Stored data:
***
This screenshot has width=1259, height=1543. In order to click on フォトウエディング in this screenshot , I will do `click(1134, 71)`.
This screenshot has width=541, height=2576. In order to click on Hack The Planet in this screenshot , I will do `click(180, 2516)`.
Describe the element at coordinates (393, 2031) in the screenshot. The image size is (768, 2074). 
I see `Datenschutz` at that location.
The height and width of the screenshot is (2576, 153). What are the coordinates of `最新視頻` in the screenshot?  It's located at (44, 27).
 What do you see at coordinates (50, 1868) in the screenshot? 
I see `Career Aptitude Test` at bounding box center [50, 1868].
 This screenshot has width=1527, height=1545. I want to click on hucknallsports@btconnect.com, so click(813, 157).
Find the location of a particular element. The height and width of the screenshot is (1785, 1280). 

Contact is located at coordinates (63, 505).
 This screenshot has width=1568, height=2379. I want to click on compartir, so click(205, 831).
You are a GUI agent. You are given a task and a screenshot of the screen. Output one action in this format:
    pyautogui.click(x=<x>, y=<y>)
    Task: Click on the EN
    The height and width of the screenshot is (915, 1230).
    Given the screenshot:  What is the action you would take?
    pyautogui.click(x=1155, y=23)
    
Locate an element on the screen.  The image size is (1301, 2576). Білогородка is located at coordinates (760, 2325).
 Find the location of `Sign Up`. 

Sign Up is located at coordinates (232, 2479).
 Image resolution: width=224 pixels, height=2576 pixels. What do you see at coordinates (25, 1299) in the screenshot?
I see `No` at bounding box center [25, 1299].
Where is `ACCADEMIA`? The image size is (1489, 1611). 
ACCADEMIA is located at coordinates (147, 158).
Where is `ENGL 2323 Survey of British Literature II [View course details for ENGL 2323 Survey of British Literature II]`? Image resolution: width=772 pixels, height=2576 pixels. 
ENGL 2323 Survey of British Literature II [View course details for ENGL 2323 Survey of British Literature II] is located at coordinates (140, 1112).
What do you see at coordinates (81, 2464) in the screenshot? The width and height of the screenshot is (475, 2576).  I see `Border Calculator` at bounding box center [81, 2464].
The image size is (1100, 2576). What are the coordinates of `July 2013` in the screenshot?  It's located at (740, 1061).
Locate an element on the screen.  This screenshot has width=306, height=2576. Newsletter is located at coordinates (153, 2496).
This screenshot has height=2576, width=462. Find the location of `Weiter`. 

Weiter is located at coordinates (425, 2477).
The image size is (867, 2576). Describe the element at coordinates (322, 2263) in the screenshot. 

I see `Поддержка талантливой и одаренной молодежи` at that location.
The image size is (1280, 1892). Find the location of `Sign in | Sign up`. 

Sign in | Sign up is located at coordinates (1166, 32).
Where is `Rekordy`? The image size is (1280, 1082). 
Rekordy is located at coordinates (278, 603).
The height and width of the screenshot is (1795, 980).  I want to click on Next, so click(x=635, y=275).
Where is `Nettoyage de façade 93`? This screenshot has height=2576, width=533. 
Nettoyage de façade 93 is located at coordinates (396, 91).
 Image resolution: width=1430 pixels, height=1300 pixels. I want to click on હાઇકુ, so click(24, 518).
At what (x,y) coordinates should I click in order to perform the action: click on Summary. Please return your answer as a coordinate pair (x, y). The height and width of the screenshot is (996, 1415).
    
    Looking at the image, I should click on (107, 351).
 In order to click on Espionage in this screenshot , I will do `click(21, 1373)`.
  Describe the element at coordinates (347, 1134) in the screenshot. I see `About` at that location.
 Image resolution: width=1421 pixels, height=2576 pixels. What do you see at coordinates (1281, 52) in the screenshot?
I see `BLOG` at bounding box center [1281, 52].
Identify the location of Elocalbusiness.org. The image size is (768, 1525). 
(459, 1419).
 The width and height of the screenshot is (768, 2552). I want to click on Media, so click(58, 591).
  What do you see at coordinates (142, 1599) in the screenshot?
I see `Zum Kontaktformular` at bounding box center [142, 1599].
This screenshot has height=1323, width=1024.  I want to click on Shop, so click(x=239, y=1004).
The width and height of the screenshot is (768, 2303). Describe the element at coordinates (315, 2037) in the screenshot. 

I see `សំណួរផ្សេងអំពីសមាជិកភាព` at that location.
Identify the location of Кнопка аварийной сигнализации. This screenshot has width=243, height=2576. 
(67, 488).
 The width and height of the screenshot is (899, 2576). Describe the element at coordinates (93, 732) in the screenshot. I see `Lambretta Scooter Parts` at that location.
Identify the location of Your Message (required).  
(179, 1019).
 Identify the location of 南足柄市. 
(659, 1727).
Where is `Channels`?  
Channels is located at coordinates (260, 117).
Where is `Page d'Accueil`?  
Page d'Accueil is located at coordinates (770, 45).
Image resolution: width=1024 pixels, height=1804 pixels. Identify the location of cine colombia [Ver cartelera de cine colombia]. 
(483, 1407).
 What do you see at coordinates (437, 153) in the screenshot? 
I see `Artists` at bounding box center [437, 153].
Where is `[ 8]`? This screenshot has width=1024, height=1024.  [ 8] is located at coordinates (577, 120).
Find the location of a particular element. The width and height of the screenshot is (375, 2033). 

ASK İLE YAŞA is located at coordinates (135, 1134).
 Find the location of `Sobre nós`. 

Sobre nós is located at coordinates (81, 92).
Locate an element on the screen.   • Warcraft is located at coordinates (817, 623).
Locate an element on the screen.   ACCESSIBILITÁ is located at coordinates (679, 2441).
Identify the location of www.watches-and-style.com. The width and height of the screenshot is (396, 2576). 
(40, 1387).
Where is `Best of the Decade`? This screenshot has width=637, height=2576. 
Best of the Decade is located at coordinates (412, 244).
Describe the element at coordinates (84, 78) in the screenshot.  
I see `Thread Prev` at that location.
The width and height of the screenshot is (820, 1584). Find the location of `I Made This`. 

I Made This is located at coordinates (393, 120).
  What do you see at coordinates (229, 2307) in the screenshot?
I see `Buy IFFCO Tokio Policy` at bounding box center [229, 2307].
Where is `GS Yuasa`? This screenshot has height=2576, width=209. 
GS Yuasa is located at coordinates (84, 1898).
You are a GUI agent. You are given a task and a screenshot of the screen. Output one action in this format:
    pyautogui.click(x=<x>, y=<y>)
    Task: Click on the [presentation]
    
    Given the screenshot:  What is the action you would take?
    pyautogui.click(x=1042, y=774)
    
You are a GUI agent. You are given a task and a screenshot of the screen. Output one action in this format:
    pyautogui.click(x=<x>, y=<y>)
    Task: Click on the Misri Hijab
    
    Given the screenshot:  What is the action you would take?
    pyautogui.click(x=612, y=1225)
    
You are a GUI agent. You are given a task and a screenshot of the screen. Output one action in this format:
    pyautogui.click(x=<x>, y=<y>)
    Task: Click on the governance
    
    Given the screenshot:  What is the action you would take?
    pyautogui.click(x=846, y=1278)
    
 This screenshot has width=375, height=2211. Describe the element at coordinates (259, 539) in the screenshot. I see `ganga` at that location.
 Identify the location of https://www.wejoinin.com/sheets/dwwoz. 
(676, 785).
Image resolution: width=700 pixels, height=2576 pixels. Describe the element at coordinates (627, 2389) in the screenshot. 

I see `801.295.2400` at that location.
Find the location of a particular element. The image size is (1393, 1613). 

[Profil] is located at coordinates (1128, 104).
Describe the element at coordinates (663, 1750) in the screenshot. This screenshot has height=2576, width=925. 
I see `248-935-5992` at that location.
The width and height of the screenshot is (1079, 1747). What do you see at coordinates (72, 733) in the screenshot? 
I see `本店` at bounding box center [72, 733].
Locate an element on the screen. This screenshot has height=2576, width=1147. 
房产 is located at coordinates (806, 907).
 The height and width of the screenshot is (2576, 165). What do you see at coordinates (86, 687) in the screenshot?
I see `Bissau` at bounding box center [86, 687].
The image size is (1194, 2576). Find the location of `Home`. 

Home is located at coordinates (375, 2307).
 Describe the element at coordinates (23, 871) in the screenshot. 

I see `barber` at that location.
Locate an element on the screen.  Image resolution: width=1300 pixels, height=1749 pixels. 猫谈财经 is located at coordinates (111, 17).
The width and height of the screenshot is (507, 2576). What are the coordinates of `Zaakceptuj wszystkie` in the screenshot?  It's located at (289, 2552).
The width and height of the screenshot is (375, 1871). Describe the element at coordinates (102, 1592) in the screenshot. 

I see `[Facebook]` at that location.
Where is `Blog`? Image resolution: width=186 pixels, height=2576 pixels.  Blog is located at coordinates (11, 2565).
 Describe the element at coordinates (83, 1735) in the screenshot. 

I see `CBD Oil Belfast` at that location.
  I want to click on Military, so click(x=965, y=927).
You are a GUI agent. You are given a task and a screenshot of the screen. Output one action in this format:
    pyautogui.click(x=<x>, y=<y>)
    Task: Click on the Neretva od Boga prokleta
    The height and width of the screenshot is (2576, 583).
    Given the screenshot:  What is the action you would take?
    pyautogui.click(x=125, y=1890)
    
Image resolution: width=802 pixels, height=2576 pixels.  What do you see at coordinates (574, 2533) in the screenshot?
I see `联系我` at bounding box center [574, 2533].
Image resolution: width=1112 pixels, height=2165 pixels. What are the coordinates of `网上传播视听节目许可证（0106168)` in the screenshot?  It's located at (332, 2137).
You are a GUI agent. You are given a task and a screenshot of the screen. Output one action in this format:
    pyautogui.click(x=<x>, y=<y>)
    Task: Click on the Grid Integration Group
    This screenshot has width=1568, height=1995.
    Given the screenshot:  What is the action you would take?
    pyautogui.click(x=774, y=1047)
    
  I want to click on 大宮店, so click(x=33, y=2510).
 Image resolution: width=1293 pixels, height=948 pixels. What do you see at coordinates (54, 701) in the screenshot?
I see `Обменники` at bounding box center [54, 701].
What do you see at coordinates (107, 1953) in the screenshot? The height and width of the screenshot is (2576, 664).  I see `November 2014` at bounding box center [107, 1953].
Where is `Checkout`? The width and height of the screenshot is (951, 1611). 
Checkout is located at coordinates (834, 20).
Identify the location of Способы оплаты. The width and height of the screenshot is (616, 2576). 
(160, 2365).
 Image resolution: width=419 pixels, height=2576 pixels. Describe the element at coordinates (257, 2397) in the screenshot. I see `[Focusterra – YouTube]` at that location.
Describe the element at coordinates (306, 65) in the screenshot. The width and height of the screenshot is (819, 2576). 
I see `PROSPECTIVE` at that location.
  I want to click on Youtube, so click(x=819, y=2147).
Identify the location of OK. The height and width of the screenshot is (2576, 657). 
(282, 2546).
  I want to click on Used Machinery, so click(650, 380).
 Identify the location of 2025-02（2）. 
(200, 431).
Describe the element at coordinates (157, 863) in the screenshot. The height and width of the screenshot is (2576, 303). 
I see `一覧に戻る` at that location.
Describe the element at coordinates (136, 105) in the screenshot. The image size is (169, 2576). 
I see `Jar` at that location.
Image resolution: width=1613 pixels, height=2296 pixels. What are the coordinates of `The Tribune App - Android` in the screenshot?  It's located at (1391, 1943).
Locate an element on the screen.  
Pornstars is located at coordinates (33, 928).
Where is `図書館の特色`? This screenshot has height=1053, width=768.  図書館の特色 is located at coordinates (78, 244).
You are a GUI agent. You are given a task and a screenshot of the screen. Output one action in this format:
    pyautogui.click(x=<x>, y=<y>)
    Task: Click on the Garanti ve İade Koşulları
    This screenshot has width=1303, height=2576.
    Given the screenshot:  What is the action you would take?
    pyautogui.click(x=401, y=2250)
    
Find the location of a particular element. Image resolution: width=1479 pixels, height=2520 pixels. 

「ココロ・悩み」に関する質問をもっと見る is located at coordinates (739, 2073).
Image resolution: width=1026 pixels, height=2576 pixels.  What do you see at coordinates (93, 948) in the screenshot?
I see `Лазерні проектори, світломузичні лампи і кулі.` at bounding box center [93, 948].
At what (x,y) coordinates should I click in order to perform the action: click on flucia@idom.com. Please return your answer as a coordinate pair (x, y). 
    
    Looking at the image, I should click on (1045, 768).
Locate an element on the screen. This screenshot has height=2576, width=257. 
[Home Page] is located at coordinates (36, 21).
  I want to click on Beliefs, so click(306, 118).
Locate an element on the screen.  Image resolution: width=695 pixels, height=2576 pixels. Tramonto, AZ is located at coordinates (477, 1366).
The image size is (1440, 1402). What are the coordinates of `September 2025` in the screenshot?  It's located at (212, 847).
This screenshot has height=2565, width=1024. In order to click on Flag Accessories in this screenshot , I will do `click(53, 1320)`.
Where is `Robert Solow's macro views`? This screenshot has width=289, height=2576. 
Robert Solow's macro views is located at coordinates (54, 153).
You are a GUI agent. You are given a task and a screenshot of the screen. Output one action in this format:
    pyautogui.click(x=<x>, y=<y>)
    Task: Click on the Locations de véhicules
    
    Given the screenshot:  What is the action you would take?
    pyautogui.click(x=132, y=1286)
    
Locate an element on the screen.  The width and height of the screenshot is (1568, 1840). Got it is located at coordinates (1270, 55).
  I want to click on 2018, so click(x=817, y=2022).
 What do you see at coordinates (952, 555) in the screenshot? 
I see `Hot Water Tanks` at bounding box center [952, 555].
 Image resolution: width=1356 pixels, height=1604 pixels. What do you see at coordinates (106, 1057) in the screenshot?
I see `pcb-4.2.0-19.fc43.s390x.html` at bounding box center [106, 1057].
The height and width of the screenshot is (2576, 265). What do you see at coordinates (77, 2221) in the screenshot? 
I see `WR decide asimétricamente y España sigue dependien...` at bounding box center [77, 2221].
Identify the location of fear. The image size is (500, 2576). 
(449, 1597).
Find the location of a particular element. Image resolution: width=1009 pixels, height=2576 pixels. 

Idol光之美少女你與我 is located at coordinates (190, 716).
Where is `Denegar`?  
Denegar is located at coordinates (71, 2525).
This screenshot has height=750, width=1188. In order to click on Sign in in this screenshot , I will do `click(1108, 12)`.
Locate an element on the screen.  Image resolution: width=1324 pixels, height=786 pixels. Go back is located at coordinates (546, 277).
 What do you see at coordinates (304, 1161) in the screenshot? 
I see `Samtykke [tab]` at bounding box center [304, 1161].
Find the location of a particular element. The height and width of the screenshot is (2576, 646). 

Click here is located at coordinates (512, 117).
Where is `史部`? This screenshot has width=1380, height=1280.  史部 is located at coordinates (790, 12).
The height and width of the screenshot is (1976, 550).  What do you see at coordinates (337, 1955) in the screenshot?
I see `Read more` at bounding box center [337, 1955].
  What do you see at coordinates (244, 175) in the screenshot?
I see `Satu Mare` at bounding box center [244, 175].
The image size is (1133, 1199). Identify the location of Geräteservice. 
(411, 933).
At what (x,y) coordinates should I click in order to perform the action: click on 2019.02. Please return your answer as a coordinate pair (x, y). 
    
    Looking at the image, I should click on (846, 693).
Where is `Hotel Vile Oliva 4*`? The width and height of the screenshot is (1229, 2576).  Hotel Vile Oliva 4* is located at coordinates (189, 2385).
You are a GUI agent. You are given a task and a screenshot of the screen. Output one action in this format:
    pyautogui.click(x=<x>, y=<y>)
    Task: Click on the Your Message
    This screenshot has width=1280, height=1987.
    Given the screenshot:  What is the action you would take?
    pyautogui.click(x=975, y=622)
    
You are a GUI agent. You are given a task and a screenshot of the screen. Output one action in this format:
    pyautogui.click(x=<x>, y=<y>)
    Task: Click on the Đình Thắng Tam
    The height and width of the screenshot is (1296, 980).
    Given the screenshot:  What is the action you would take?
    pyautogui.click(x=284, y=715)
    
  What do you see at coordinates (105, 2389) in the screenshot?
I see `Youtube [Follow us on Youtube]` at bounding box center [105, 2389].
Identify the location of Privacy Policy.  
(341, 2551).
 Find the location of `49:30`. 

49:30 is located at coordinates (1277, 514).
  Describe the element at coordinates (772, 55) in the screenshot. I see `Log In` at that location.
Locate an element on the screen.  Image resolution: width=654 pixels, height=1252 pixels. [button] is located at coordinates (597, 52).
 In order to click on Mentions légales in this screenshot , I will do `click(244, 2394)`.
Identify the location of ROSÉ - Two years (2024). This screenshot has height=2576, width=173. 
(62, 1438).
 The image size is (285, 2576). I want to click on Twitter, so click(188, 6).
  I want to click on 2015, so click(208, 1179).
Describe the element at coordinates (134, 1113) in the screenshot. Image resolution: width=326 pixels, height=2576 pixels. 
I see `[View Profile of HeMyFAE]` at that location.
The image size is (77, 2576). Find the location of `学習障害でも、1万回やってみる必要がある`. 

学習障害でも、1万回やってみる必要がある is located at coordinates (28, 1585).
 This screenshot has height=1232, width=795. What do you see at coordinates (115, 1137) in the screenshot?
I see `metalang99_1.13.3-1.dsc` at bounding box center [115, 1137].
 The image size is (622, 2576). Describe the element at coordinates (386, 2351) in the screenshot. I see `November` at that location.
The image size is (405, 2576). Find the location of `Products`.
***
:: Brief ::
Copy nothing except the lines from the one with "In order to click on Mentions" through the end of the records; keep each exactly as it appears, first and last included.

:: Solution for this task ::
 In order to click on Mentions légales in this screenshot , I will do `click(244, 2394)`.
Identify the location of ROSÉ - Two years (2024). This screenshot has height=2576, width=173. 
(62, 1438).
 The image size is (285, 2576). I want to click on Twitter, so click(188, 6).
  I want to click on 2015, so click(208, 1179).
Describe the element at coordinates (134, 1113) in the screenshot. Image resolution: width=326 pixels, height=2576 pixels. 
I see `[View Profile of HeMyFAE]` at that location.
The image size is (77, 2576). Find the location of `学習障害でも、1万回やってみる必要がある`. 

学習障害でも、1万回やってみる必要がある is located at coordinates (28, 1585).
 This screenshot has height=1232, width=795. What do you see at coordinates (115, 1137) in the screenshot?
I see `metalang99_1.13.3-1.dsc` at bounding box center [115, 1137].
 The image size is (622, 2576). Describe the element at coordinates (386, 2351) in the screenshot. I see `November` at that location.
The image size is (405, 2576). Find the location of `Products`.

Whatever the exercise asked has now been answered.